「你幹啥開始繡花呀?」顯金撓撓頭,手一揮,表情比較犯賤,「練習眼力,提升出拳的速度?」
鎖兒黝黑的臉上浮現兩坨看不見的酡紅,一聲嬌嗔,「掌柜的!」
態度扭捏,但聲如洪鐘。
像一頭正在撒嬌的漂亮大象。
顯金五官發皺,連忙哄道,「好好好,繡得好!繡得妙!繡得呱呱叫!是咱們三間店子繡花繡得頂好的小姑娘……」
想起鍾大娘內外兼修,武可怒跑十公里,文可提筆算假帳,順便還能抽空給自己陳記的制服上繡兩道漂亮的斕邊,著實是一位不可多得的多六邊形戰士。
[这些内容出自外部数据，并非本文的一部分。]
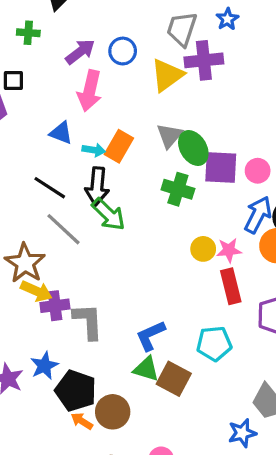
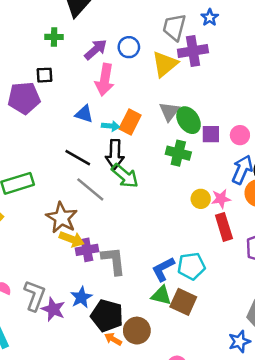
purple square: (221, 167) -> (211, 134), size x0.7
cyan pentagon: (214, 344) -> (191, 266), moved

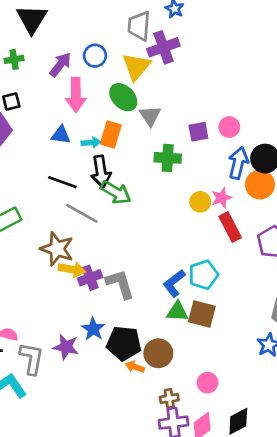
green ellipse: (189, 120) -> (123, 97), moved
gray L-shape: (35, 296) -> (32, 359), moved

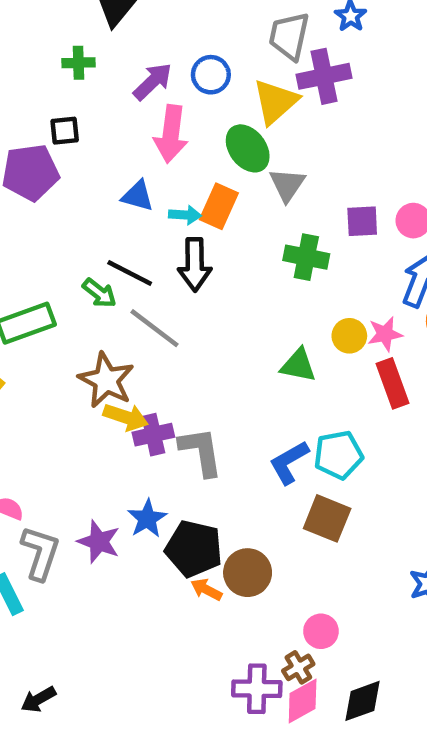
green arrow: (116, 192) -> (99, 293), moved, size x0.7
green triangle: (177, 311) -> (298, 365), moved
brown cross: (169, 399) -> (298, 667), moved, turned -30

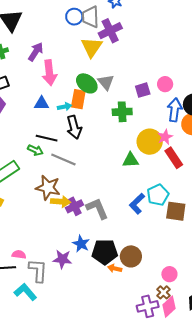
blue circle: (211, 75) -> (74, 17), moved
green ellipse: (248, 148) -> (87, 83), moved
yellow circle: (349, 336) -> (150, 142), size x1.6
brown square: (327, 518) -> (176, 211), moved

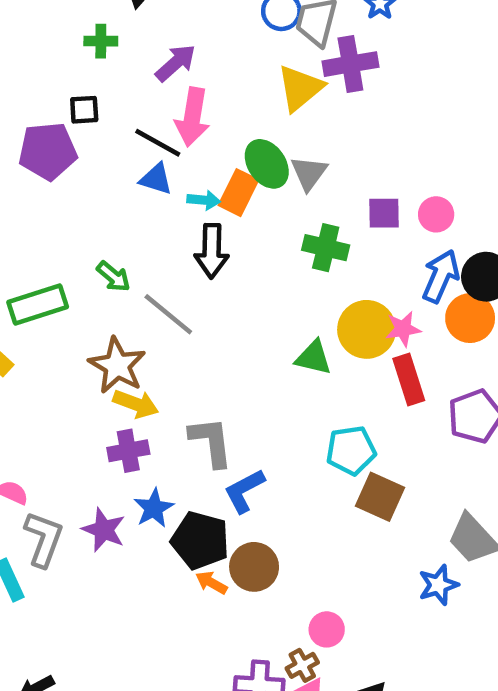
black line: (47, 138) -> (158, 143), moved
blue L-shape: (137, 204) -> (244, 491), moved
purple cross: (75, 206) -> (128, 451), moved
與之相比,鎖兒就是把評委綁了,也拿不到陳記第一屆繡花比賽魁首。
顯金實在不能昧良心,便硬生生加了個,「之一。」
鎖兒高興了點,把繡的絹帕扯出來,示意顯金慢慢欣賞,繼續道,「後來還是漆七齊出面,只說了一句話。」
顯金伸手接過鎖兒的作品,皺眉,這很難評。
能看出來是個禽類。
似鴨似鵝,似雞似鳥,看上去不太美觀,但比較美味。
畢竟很大一隻,油亮腿肥,能好吃。
「他說啥了?」顯金把絹帕敬畏地放置一旁,牢記如今孝期未過,喝兩口雞湯得了,別得隴望蜀。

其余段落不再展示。